We have heard Mr. PrithuDudhoria, learned advocate for the appellant and Mr. AbhratoshMazumder, learned senior counsel assisted by Mr. Avra Mazumder, learned advocate for the respondent. The assessee preferred appeal before the learned Tribunal challenging the order passed by the Commissioner of Income Tax (Appeals)-10, Kolkata (CIT(A)] dated 26.9.2017. One of the grounds urged before the learned Tribunal was that the Assessing Officer, who passed the assessment order did not have jurisdiction over the case of the assessee and, therefore, the notice as well as the assessment order are bad in law. The learned Tribunal took note of the facts and circumstances of the case and found that the assessee filed its return of income declaring the income to be nil. Subsequently, notice under section 143(2) was issued on 10.9.2015 and notice under section 142(1) dated 13.6.2016 was issued along with the questionnaire. The assessee contended that the notices were without jurisdiction and relied upon section 120 of the Act. In this regard, the assessee referred to the notification issued by the CBDT in Instruction No.1 of 2011. The learned Tribunal took into consideration the facts of the case and found that the assessment has been framed by the Assessing Officer, who inherently lacks jurisdiction to do so.
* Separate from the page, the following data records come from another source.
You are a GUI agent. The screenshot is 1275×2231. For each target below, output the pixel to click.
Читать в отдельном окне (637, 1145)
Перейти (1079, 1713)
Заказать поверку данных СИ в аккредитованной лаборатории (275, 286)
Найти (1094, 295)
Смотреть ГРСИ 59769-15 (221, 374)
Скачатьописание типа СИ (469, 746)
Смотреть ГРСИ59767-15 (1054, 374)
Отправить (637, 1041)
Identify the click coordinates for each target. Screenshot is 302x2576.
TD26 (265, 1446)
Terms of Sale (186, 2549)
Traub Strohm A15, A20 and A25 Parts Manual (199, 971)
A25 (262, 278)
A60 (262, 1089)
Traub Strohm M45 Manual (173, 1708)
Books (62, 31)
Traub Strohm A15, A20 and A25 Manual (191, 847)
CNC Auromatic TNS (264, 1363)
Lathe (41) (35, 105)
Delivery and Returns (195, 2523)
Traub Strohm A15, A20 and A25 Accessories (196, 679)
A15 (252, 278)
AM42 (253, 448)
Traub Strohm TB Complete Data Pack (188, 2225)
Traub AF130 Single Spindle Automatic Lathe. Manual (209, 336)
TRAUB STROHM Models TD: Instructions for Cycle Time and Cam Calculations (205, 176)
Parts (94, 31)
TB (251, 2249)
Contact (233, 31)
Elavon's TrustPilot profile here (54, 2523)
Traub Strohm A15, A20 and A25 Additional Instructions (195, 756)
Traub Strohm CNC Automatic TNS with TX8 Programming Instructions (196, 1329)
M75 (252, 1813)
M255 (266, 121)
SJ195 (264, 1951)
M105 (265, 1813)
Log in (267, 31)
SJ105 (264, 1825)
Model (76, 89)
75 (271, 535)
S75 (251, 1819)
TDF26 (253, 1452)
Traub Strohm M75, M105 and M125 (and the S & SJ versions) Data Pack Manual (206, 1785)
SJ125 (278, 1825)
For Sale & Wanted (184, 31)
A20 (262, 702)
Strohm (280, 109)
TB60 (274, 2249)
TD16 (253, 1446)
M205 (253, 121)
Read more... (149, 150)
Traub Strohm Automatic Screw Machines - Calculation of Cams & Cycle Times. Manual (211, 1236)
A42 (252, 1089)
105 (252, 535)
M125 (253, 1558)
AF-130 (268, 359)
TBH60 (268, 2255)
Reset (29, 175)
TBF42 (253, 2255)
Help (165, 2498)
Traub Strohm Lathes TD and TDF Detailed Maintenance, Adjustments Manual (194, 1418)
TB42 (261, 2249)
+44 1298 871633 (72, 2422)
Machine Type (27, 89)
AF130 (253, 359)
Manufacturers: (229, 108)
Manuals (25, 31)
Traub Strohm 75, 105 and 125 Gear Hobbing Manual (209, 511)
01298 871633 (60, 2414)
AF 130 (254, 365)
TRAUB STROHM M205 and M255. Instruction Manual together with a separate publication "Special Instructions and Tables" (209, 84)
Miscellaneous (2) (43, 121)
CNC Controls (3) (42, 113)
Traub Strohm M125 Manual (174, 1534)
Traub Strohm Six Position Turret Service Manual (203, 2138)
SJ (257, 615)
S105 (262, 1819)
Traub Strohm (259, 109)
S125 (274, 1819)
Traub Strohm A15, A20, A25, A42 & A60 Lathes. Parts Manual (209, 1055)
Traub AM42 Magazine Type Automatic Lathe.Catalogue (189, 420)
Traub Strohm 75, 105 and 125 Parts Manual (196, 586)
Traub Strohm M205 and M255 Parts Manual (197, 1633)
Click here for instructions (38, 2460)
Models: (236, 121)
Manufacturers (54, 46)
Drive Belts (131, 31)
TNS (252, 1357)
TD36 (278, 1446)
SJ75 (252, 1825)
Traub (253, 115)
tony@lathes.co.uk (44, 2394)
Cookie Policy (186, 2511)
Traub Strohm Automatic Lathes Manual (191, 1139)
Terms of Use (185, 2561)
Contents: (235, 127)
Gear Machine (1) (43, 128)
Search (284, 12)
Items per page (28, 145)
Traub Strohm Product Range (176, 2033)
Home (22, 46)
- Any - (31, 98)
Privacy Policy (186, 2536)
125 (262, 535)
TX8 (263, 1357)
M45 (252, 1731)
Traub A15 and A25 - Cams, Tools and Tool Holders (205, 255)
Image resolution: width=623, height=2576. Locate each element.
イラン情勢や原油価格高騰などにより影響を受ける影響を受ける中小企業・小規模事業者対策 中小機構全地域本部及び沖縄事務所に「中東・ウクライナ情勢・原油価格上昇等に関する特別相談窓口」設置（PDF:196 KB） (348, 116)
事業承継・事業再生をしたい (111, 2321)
The learned Tribunal took note of the decision of a Co-ordinate Bench of the learned Tribunal in the case of Bhagyalaxmi Conclave (P) Ltd. us. DCIT dated 3.2.2021. Apart from other decisions and allowed the assessee's appeal, the revenue had challenged the order passed in the case of Bhagyalaxmi Conclave (P) Ltd. before this court in ITAT/221/2022 etc. and by a judgment reported in 2022 (12) TMI 1514, the appeal filed by the department was dismissed wherein one of the questions framed is identical to the substantial questions of law suggested by the revenue in the instant case. Thus, we find that the learned Tribunal was right in allowing the assessee' appeal and setting aside the order passed by the Assessing Officer on the ground of lack of inherent jurisdiction. For the above reason, the appeal is dismissed and the substantial questions of law are answered against the revenue.
In the result, the appeal of the assessee is allowed.
Order pronounced in the open court on 15.10.2025.